EXERCISE DIRECTIONS: From the entries, copy out every line in which the word "Garantme" is found.
── ENTRIES PROVIDED ──
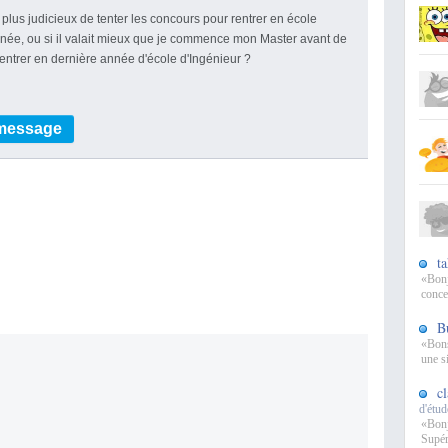
it plus judicieux de tenter les concours pour rentrer en école
'année, ou si il valait mieux que je commence mon Master avant de
rentrer en dernière année d'école d'Ingénieur ?
 message
t
«Bonj
conce
B
«Bons
une si
c
d'étud
«Bonj
Supér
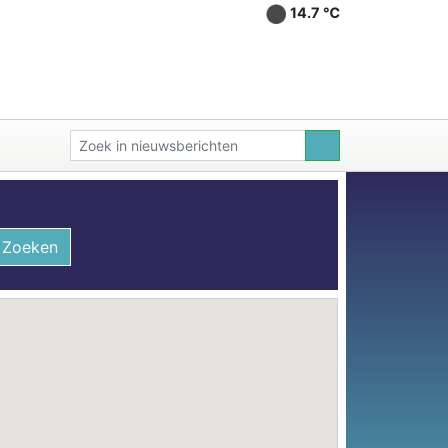
14.7 ℃
Zoeken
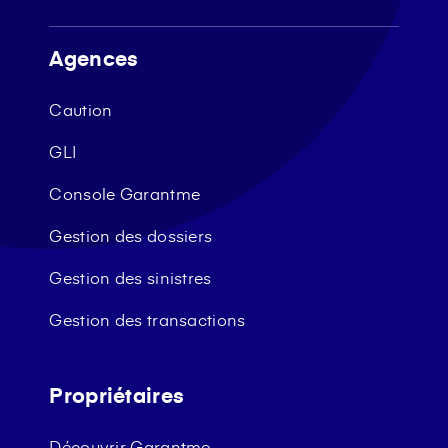
Agences
Caution
GLI
Console Garantme
Gestion des dossiers
Gestion des sinistres
Gestion des transactions
Propriétaires
Découvrir Garantme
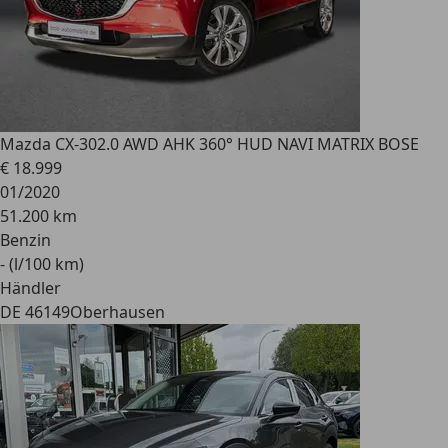
Mazda CX-30
2.0 AWD AHK 360° HUD NAVI MATRIX BOSE
€ 18.999
01/2020
51.200 km
Benzin
- (l/100 km)
Händler
DE 46149
Oberhausen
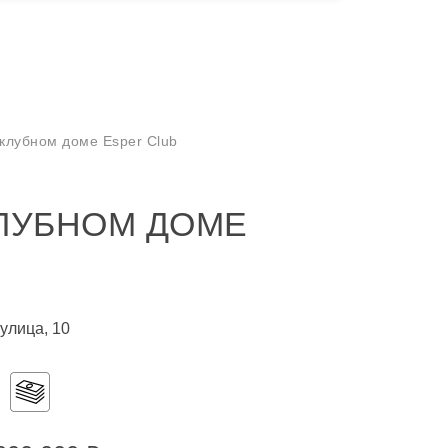
 клубном доме Esper Club
КЛУБНОМ ДОМЕ
улица, 10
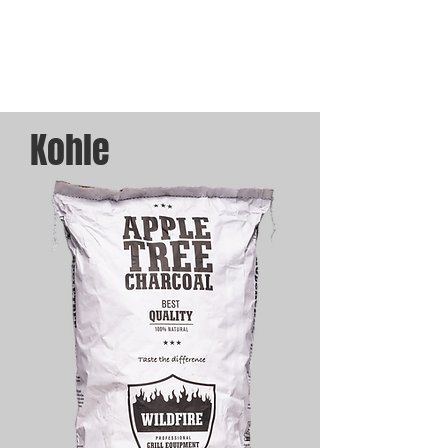
Kohle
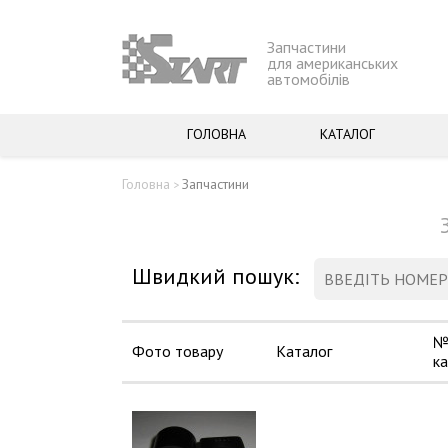
Запчастини
для американських
автомобілів
ГОЛОВНА
КАТАЛОГ
Головна
Запчастини
>
Швидкий пошук:
№
Фото товару
Каталог
к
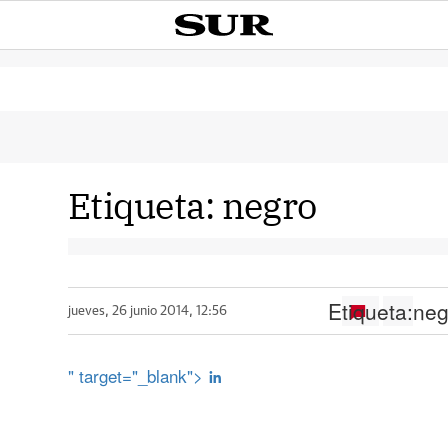
Etiqueta:
negro
Etiqueta:
neg
jueves, 26 junio 2014, 12:56
" target="_blank">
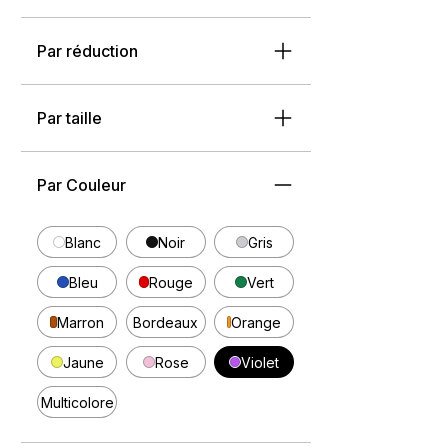
Par réduction
Par taille
Par Couleur
Blanc
Noir
Gris
Bleu
Rouge
Vert
Marron
Bordeaux
Orange
Jaune
Rose
Violet
Multicolore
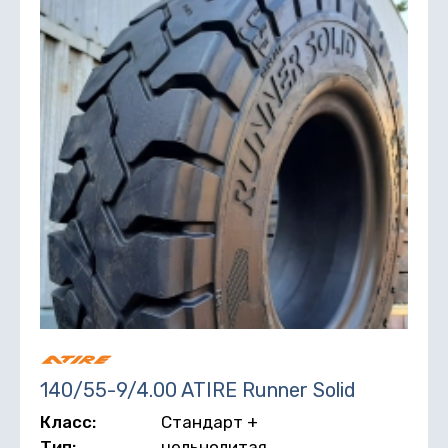
140/55-9/4.00 ATIRE Runner Solid
Класс:
Стандарт +
Тип:
цельнолитая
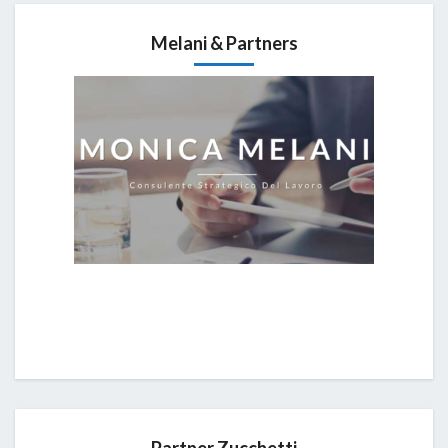
Melani & Partners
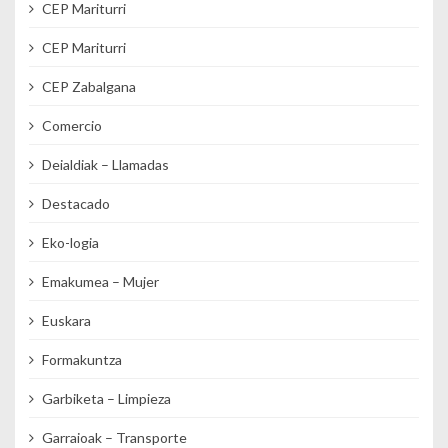
CEP Mariturri
CEP Mariturri
CEP Zabalgana
Comercio
Deialdiak – Llamadas
Destacado
Eko-logia
Emakumea – Mujer
Euskara
Formakuntza
Garbiketa – Limpieza
Garraioak – Transporte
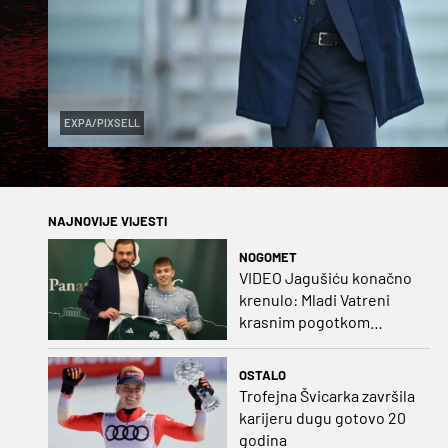
EXPA/PIXSELL
NAJNOVIJE VIJESTI
NOGOMET
VIDEO Jagušiću konačno
krenulo: Mladi Vatreni
krasnim pogotkom
potvrdio sjajnu formu
OSTALO
Trofejna Švicarka završila
karijeru dugu gotovo 20
godina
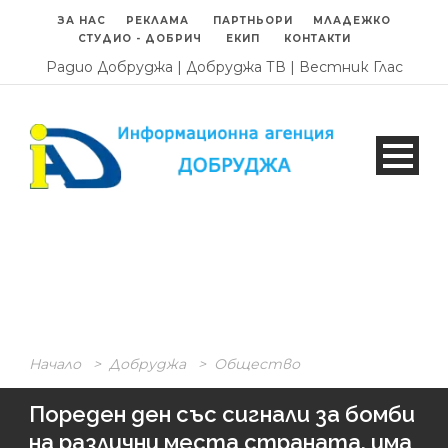
ЗА НАС
РЕКЛАМА
ПАРТНЬОРИ
МЛАДЕЖКО
СТУДИО - ДОБРИЧ
ЕКИП
КОНТАКТИ
Радио Добруджа
|
Добруджа ТВ
|
Вестник Глас
Начало
>
Добруджа
>
Общество
Пореден ден със сигнали за бомби
на различни места страната, има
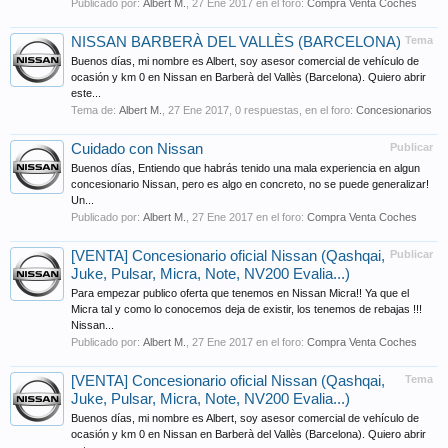
Publicado por:
Albert M.
,
27 Ene 2017
en el foro:
Compra Venta Coches
NISSAN BARBERÀ DEL VALLÈS (BARCELONA)
Tema
Buenos días, mi nombre es Albert, soy asesor comercial de vehículo de
ocasión y km 0 en Nissan en Barberà del Vallès (Barcelona). Quiero abrir
este...
Tema de:
Albert M.
,
27 Ene 2017
, 0 respuestas, en el foro:
Concesionarios
Cuidado con Nissan
Publicar
Buenos días, Entiendo que habrás tenido una mala experiencia en algun
concesionario Nissan, pero es algo en concreto, no se puede generalizar!
Un...
Publicado por:
Albert M.
,
27 Ene 2017
en el foro:
Compra Venta Coches
[VENTA] Concesionario oficial Nissan (Qashqai,
Publicar
Juke, Pulsar, Micra, Note, NV200 Evalia...)
Para empezar publico oferta que tenemos en Nissan Micra!! Ya que el
Micra tal y como lo conocemos deja de existir, los tenemos de rebajas !!!
Nissan...
Publicado por:
Albert M.
,
27 Ene 2017
en el foro:
Compra Venta Coches
[VENTA] Concesionario oficial Nissan (Qashqai,
Tema
Juke, Pulsar, Micra, Note, NV200 Evalia...)
Buenos días, mi nombre es Albert, soy asesor comercial de vehículo de
ocasión y km 0 en Nissan en Barberà del Vallès (Barcelona). Quiero abrir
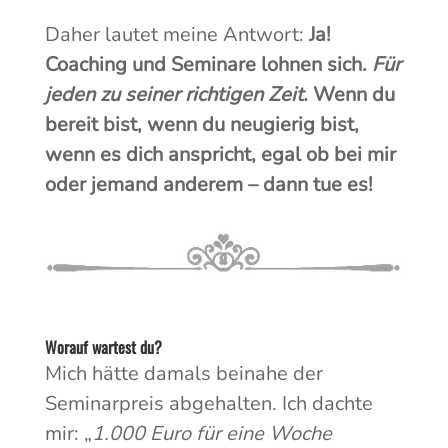
Daher lautet meine Antwort:
Ja!
Coaching und Seminare lohnen sich.
Für
jeden zu seiner richtigen Zeit.
Wenn du
bereit bist, wenn du neugierig bist,
wenn es dich anspricht, egal ob bei mir
oder jemand anderem – dann tue es!
Worauf wartest du?
Mich hätte damals beinahe der
Seminarpreis abgehalten. Ich dachte
mir: „
1.000 Euro für eine Woche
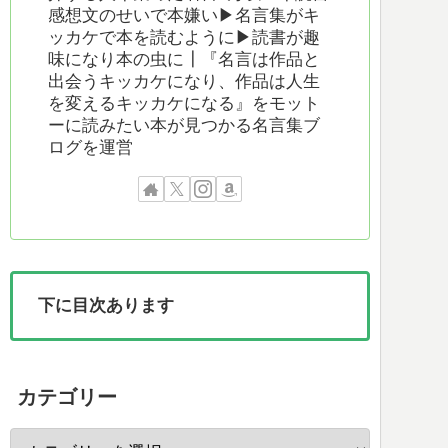
感想文のせいで本嫌い▶︎名言集がキ
ッカケで本を読むように▶︎読書が趣
味になり本の虫に┃『名言は作品と
出会うキッカケになり、作品は人生
を変えるキッカケになる』をモット
ーに読みたい本が見つかる名言集ブ
ログを運営
下に目次あります
カテゴリー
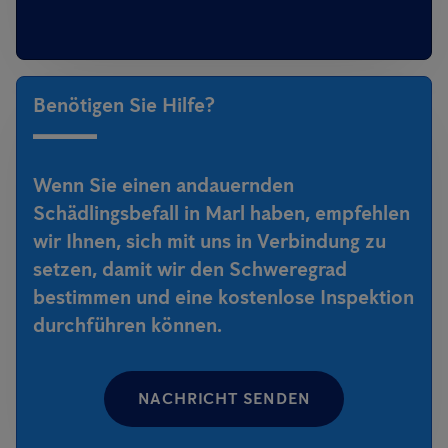
Benötigen Sie Hilfe?
Wenn Sie einen andauernden
Schädlingsbefall in Marl haben, empfehlen
wir Ihnen, sich mit uns in Verbindung zu
setzen, damit wir den Schweregrad
bestimmen und eine kostenlose Inspektion
durchführen können.
NACHRICHT SENDEN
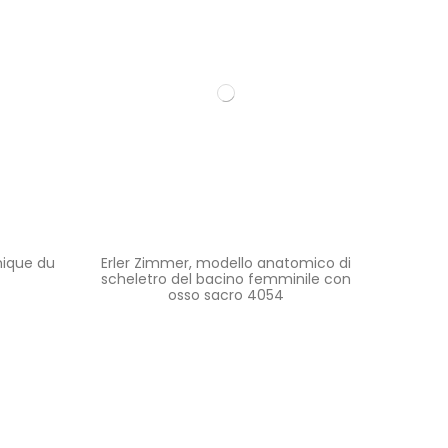
mique du
Erler Zimmer, modello anatomico di
scheletro del bacino femminile con
osso sacro 4054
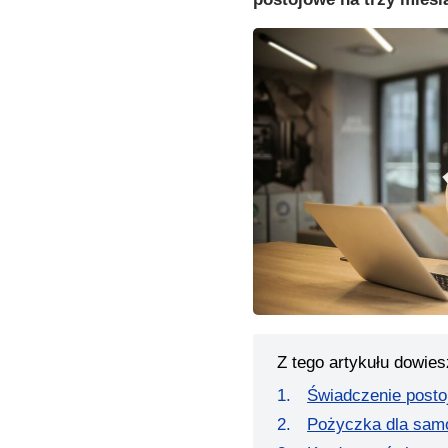
Z tego artykułu dowies
Świadczenie posto
Pożyczka dla sam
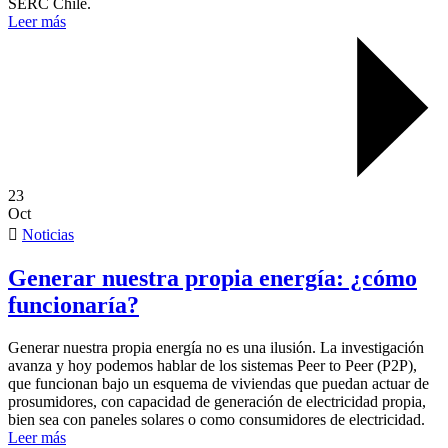
SERC Chile.
Leer más
23
Oct
Noticias
Generar nuestra propia energía: ¿cómo
funcionaría?
Generar nuestra propia energía no es una ilusión. La investigación
avanza y hoy podemos hablar de los sistemas Peer to Peer (P2P),
que funcionan bajo un esquema de viviendas que puedan actuar de
prosumidores, con capacidad de generación de electricidad propia,
bien sea con paneles solares o como consumidores de electricidad.
Leer más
───
WRITTEN RESPONSE:
Console Garantme
Découvrir Garantme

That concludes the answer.